[Required action]:
Only what runs from the line with "Privacy Policy" to the end of the data should appear in the answer, exactly as written and without pictures.
─── Excerpted records ───
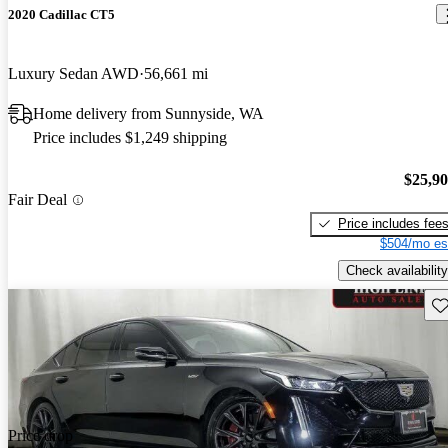
2020 Cadillac CT5
Luxury Sedan AWD
56,661 mi
Home delivery from Sunnyside, WA
Price includes $1,249 shipping
$25,9
Fair Deal
Price includes fee
$504/mo es
Check availability
Sav
Price drop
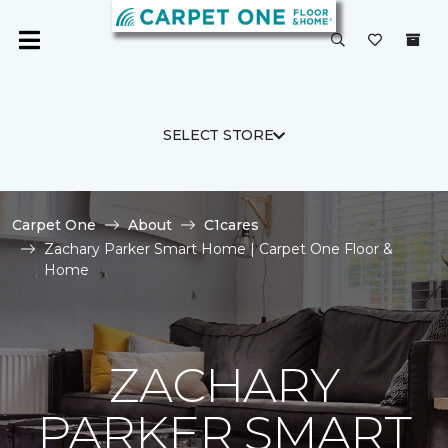
SELECT STORE
Carpet One
About
C1cares
Zachary Parker Smart Home | Carpet One Floor &
Home
ZACHARY
PARKER SMART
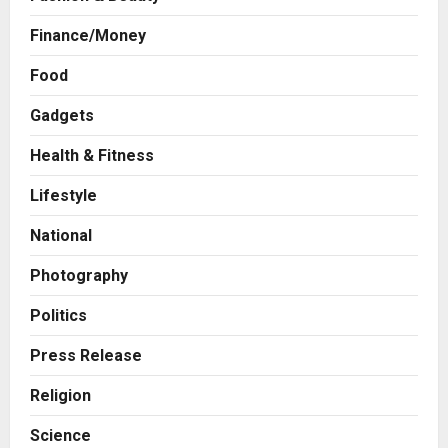
Finance/Money
Food
Gadgets
Health & Fitness
Press Release
IRIS RegTech Reports 33% YoY
Lifestyle
Topline Growth in Q1FY27;
Continues Momentum Across
National
RegTech and SupTech Businesses
2
Posted on 10 hours ago
0
Photography
Business
The Chennai Angels Backs
Politics
LogiXair to Take India’s Logistics
to the Skies
Press Release
3
Posted on 11 hours ago
0
Religion
Business
Science
How Indian Craftsmanship Is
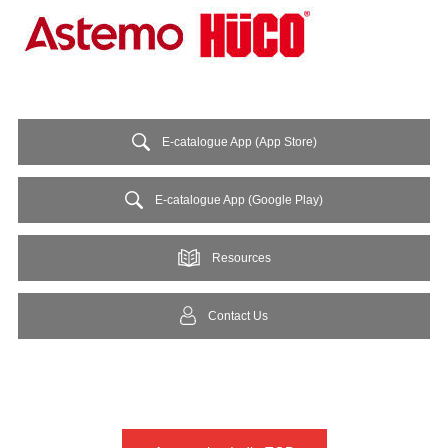
E-catalogue App (App Store)
E-catalogue App (Google Play)
Resources
Contact Us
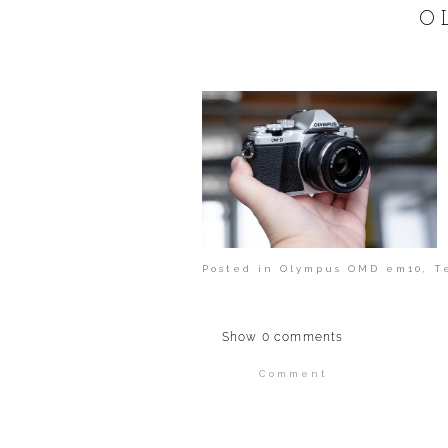
POST COMMENT
O
Posted in
Olympus OMD em10
,
T
Show
0 comments
Comment
Your email is
never publi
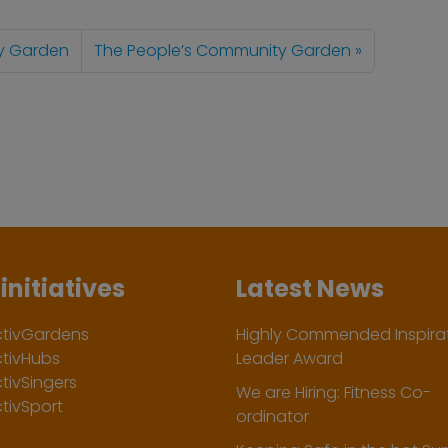
y Garden
The People’s Community Garden
initiatives
Latest News
ctivGardens
Highly Commended Inspirat
ctivHubs
Leader Award
tivSingers
We are Hiring: Fitness Co-
tivSport
ordinator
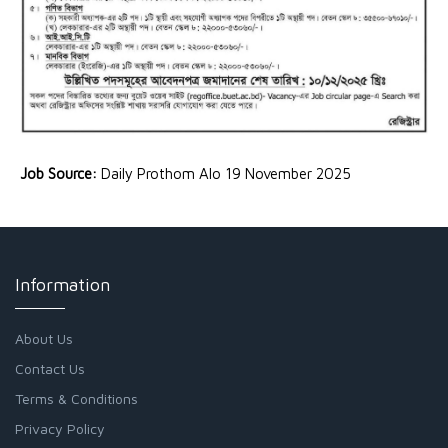
Job Source:
Daily Prothom Alo 19 November 2025
Information
About Us
Contact Us
Terms & Conditions
Privacy Policy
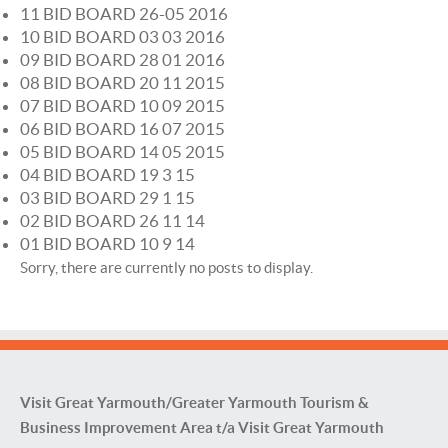
11 BID BOARD 26-05 2016
10 BID BOARD 03 03 2016
09 BID BOARD 28 01 2016
08 BID BOARD 20 11 2015
07 BID BOARD 10 09 2015
06 BID BOARD 16 07 2015
05 BID BOARD 14 05 2015
04 BID BOARD 19 3 15
03 BID BOARD 29 1 15
02 BID BOARD 26 11 14
01 BID BOARD 10 9 14
Sorry, there are currently no posts to display.
Visit Great Yarmouth/Greater Yarmouth Tourism &
Business Improvement Area t/a Visit Great Yarmouth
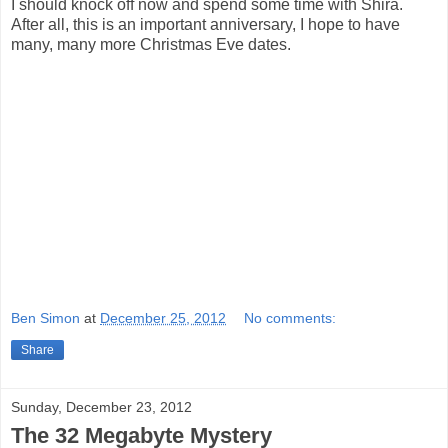
I should knock off now and spend some time with Shira.
After all, this is an important anniversary, I hope to have
many, many more Christmas Eve dates.
Ben Simon
at
December 25, 2012
No comments:
Share
Sunday, December 23, 2012
The 32 Megabyte Mystery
───
[Result of the exercise]:
Privacy Policy
11 BID BOARD 26-05 2016
10 BID BOARD 03 03 2016
09 BID BOARD 28 01 2016
08 BID BOARD 20 11 2015
07 BID BOARD 10 09 2015
06 BID BOARD 16 07 2015
05 BID BOARD 14 05 2015
04 BID BOARD 19 3 15
03 BID BOARD 29 1 15
02 BID BOARD 26 11 14
01 BID BOARD 10 9 14
Sorry, there are currently no posts to display.
Visit Great Yarmouth/Greater Yarmouth Tourism &
Business Improvement Area t/a Visit Great Yarmouth
I should knock off now and spend some time with Shira.
After all, this is an important anniversary, I hope to have
many, many more Christmas Eve dates.
Ben Simon
at
December 25, 2012
No comments:
Share
Sunday, December 23, 2012
The 32 Megabyte Mystery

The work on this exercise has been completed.